9. – Ad abundantiam , arricchisce il quadro di complessiva contraddittorietà dell’azione amministrativa sotto scrutinio il recente rilascio di tre titoli autorizzatori sempre in materia di armi: segnatamente, si tratta della licenza, n. 122530-P, di porto di fucile rilasciata il 28 luglio 2023 dalla Questura di Cosenza, della licenza di porto d’armi uso difesa personale, n. -OMISSIS-, rilasciata dalla Prefettura di Cosenza in data 22 febbraio 2023 e successivamente rinnovata in data 10 ottobre 2024 e del libretto di licenza porto di fucile per uso caccia, n. -OMISSIS-, rilasciata dalla Questura di Cosenza in data 11 agosto 2022 - tutti titoli di polizia rilasciati o rinnovati in data posteriore alla proposizione dell’odierno gravame.
In definitiva, merita piena condivisione la sentenza gravata laddove stigmatizza che l’Amministrazione non ha adeguatamente motivato il venir meno delle condizioni che avevano consentito di apprezzare favorevolmente le precedenti, analoghe richieste dell’interessato, a fronte di un quadro informativo immutato rispetto ai risalenti pregiudizi di polizia.
10. – Tutto ciò considerato, l’appello deve essere respinto.
11. – Sussistono giustificati motivi per compensare le spese di lite tra le parti costituite.
P.Q.M.
Il Consiglio di Stato in sede giurisdizionale (Sezione Terza), definitivamente pronunciando sull’appello, come in epigrafe proposto, lo respinge.
Spese compensate.
Ordina che la presente sentenza sia eseguita dall’autorità amministrativa.

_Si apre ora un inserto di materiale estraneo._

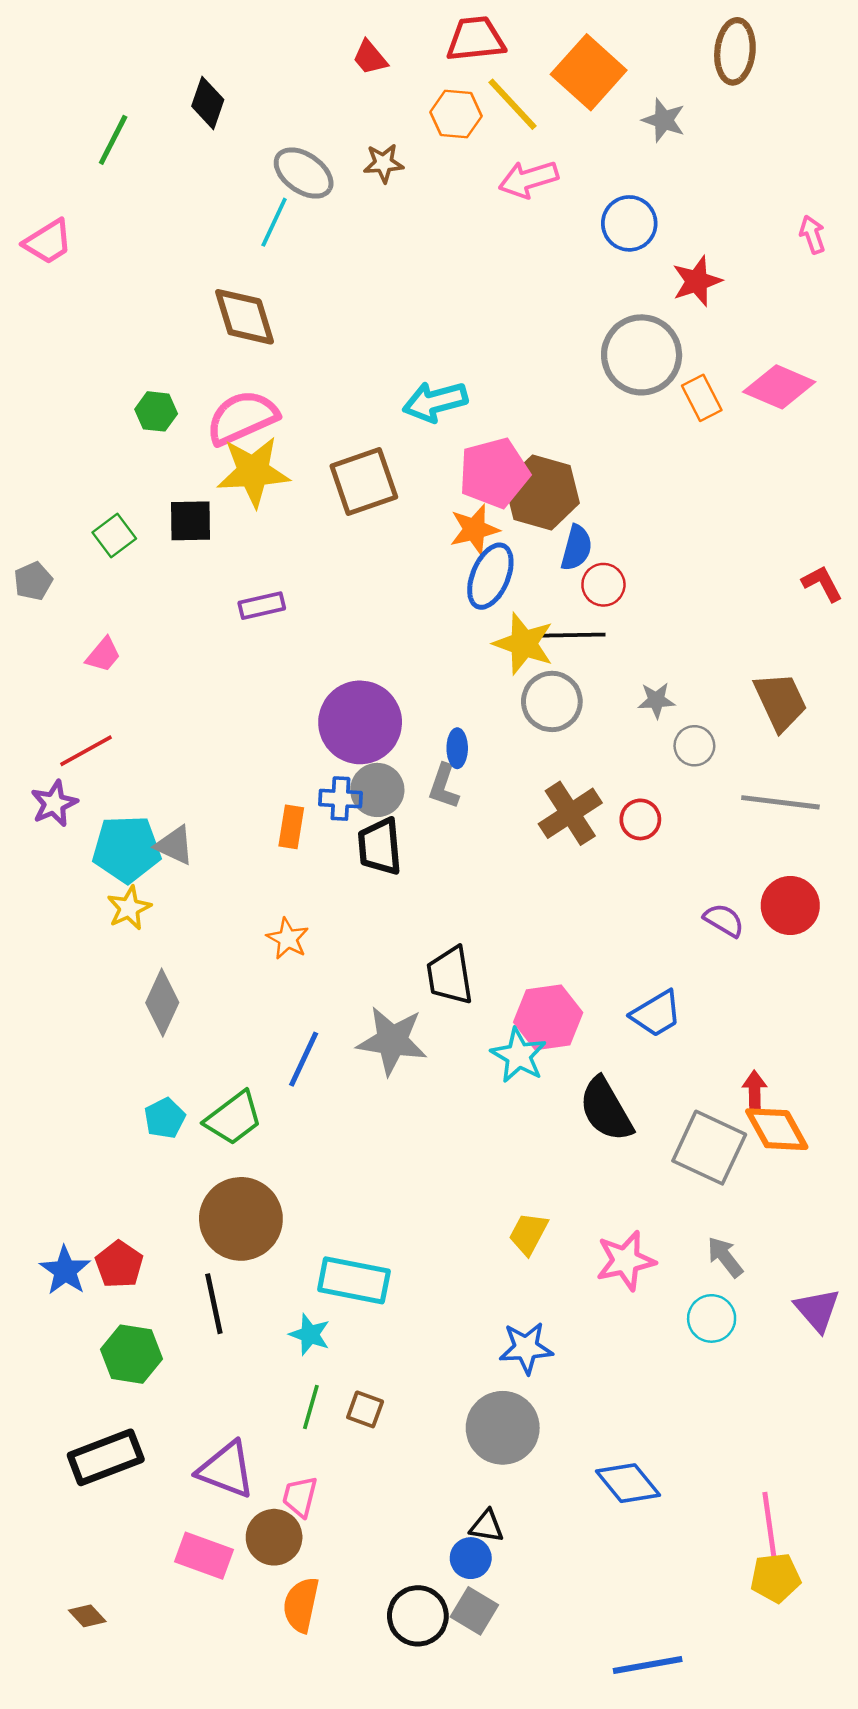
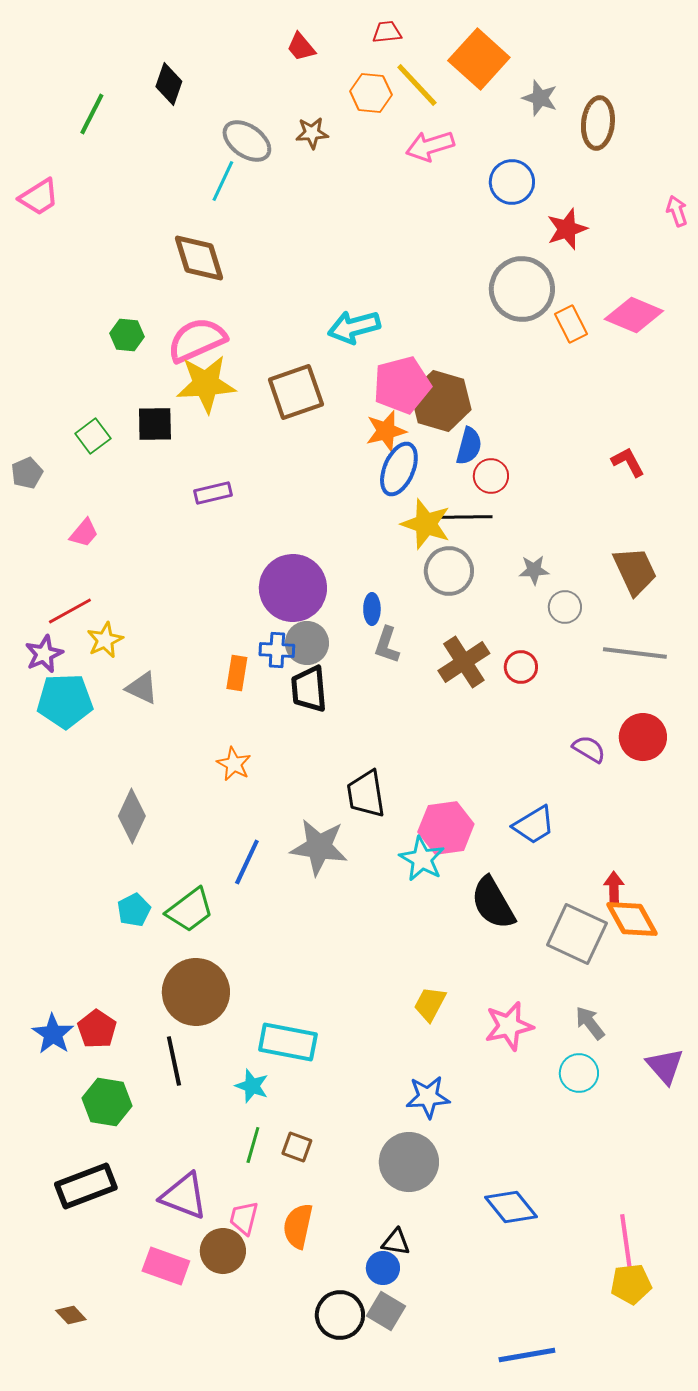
red trapezoid: (476, 39) -> (387, 32), size x0.6
brown ellipse: (735, 51) -> (598, 123), moved
pink arrow: (812, 234) -> (677, 211), moved
red L-shape: (822, 584) -> (628, 462), moved
gray L-shape: (444, 786) -> (387, 645), moved
cyan pentagon: (127, 849) -> (65, 701), moved
yellow star: (129, 908) -> (105, 640), moved
orange semicircle: (301, 1605) -> (298, 1226), moved

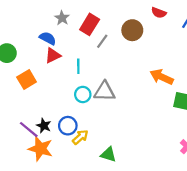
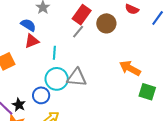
red rectangle: (90, 24) -> (82, 15), moved
cyan circle: (83, 94) -> (57, 79), size x1.5
blue circle: (68, 126) -> (41, 95), moved

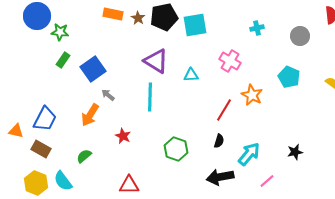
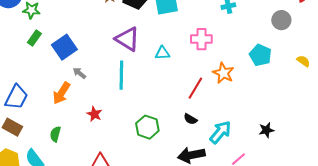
gray circle: (300, 36) -> (281, 20), moved
pink cross: (230, 61) -> (201, 39), turned -30
black semicircle: (219, 141) -> (190, 119), turned 104
green semicircle: (84, 156) -> (55, 134), turned -35

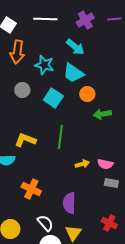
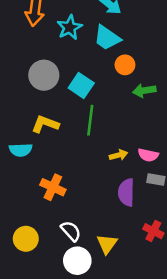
cyan star: (44, 65) -> (70, 27), turned 30
gray circle: (22, 90) -> (44, 75), moved, size x1.5
cyan square: (53, 98) -> (81, 85), moved
purple semicircle: (69, 203) -> (126, 192), moved

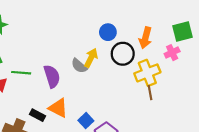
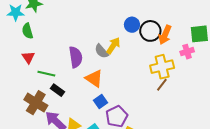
black circle: (123, 54) -> (150, 31), moved
green line: (21, 73) -> (46, 74), moved
brown line: (150, 93) -> (162, 85), turned 40
orange triangle: (58, 108) -> (94, 78), moved

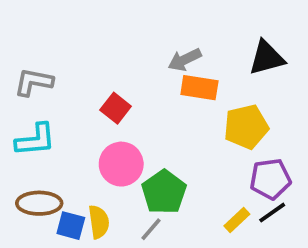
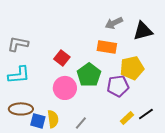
gray arrow: (185, 60) -> (114, 23), moved
purple pentagon: (270, 179) -> (118, 86), moved
green pentagon: (164, 192) -> (89, 75), moved

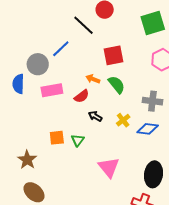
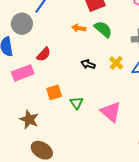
pink rectangle: (52, 90) -> (23, 73), moved
red semicircle: (82, 96) -> (44, 54), moved
green triangle: (78, 140) -> (77, 103), moved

Ritenuto che sussistano i presupposti di cui all'articolo 52, commi 1 e 2, del decreto legislativo 30 giugno 2003, n. 196, e dell’articolo 10 del Regolamento (UE) 2016/679 del Parlamento europeo e del Consiglio del 27 aprile 2016, a tutela dei diritti o della dignità della parte interessata, manda alla Segreteria di procedere all'oscuramento delle generalità nonché di qualsiasi altro dato idoneo ad identificare la persona dell’appellato.
Così deciso in Roma nella camera di consiglio del giorno 27 marzo 2025 con l’intervento dei magistrati:
Nicola D'Angelo, Presidente FF
Ezio Fedullo, Consigliere
Luca Di Raimondo, Consigliere
Angelo Roberto Cerroni, Consigliere, Estensore
Enzo Bernardini, Consigliere
| L'ESTENSORE | IL PRESIDENTE |
| Angelo Roberto Cerroni | Nicola D'Angelo |
IL SEGRETARIO
In caso di diffusione omettere le generalità e gli altri dati identificativi dei soggetti interessati nei termini indicati.